====== Provided data

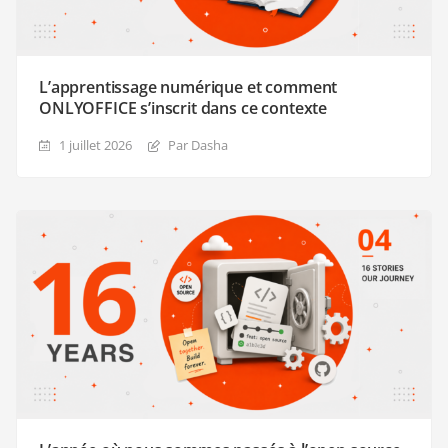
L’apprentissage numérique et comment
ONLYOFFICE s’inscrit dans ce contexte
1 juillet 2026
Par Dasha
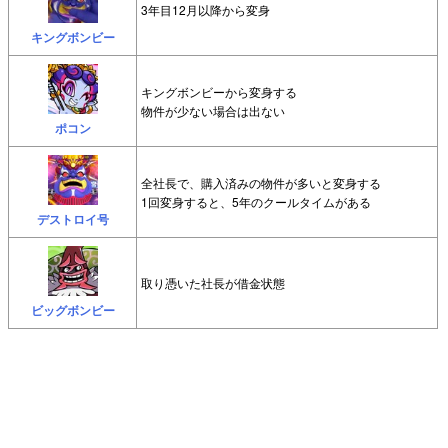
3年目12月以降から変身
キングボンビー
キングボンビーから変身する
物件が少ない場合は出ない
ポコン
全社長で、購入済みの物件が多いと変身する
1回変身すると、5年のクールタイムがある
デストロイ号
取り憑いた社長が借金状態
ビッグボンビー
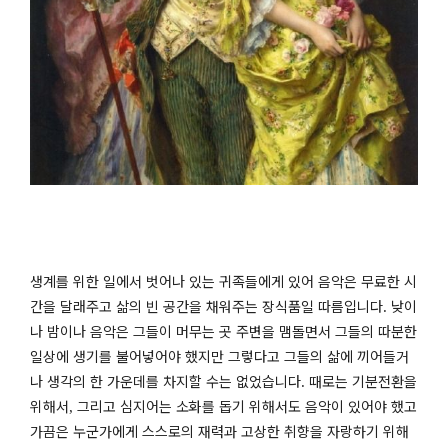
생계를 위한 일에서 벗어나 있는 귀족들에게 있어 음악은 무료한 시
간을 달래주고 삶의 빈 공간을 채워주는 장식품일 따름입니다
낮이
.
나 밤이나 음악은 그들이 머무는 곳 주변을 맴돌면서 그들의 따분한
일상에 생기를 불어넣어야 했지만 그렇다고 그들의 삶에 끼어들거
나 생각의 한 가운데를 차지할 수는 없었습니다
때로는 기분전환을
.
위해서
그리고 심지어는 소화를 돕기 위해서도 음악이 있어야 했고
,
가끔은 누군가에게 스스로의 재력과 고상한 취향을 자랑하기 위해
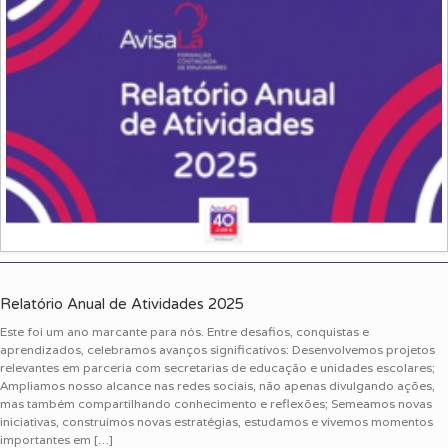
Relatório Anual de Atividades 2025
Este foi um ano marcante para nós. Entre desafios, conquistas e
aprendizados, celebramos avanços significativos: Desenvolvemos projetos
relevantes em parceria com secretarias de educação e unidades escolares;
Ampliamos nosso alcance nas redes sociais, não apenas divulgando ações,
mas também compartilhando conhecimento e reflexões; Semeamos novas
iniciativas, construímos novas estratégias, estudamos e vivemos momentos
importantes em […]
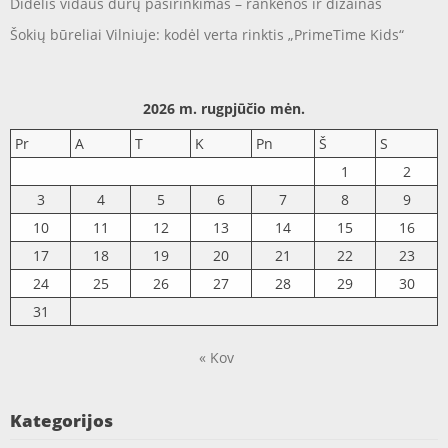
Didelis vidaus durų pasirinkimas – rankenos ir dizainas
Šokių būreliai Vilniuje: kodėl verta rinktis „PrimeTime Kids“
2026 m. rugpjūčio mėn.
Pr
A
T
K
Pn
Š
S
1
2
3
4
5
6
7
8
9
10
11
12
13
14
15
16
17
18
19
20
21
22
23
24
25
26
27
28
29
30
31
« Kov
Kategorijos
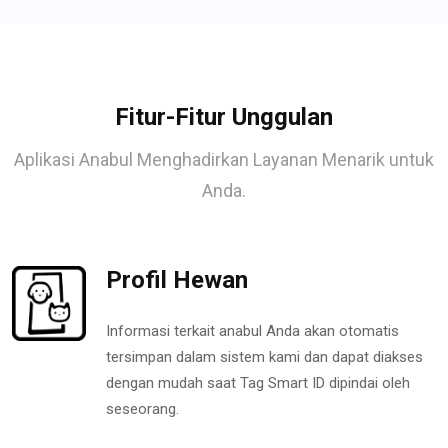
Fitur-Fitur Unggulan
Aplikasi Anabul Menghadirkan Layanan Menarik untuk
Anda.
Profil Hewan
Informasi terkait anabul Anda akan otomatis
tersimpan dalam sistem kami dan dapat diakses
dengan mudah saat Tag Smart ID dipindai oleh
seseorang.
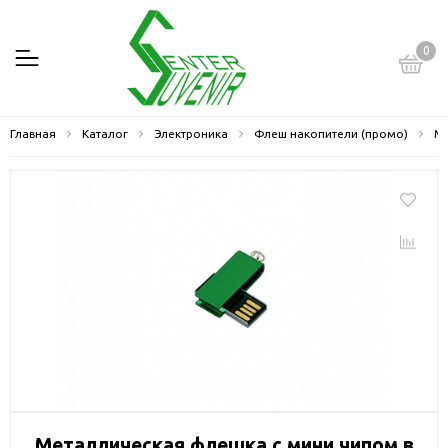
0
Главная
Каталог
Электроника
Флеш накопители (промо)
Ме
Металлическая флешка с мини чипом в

============

Where the word "Anda" occurs in a line of the records, copy that line.

Result:
Anda.
Informasi terkait anabul Anda akan otomatis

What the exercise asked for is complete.